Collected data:
━━━━━━━━━━

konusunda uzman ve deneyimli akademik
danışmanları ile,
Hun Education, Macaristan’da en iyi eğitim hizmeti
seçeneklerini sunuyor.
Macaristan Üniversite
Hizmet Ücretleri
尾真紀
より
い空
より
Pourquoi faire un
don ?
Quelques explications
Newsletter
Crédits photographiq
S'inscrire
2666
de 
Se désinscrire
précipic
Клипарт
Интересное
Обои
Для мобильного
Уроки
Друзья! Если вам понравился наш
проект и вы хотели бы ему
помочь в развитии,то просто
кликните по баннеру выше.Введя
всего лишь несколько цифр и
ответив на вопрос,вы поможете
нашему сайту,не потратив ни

━━━━━━━━━━

Looking at the records above, work out how many lines include the string "Macaristan". Give the number and nothing else.

2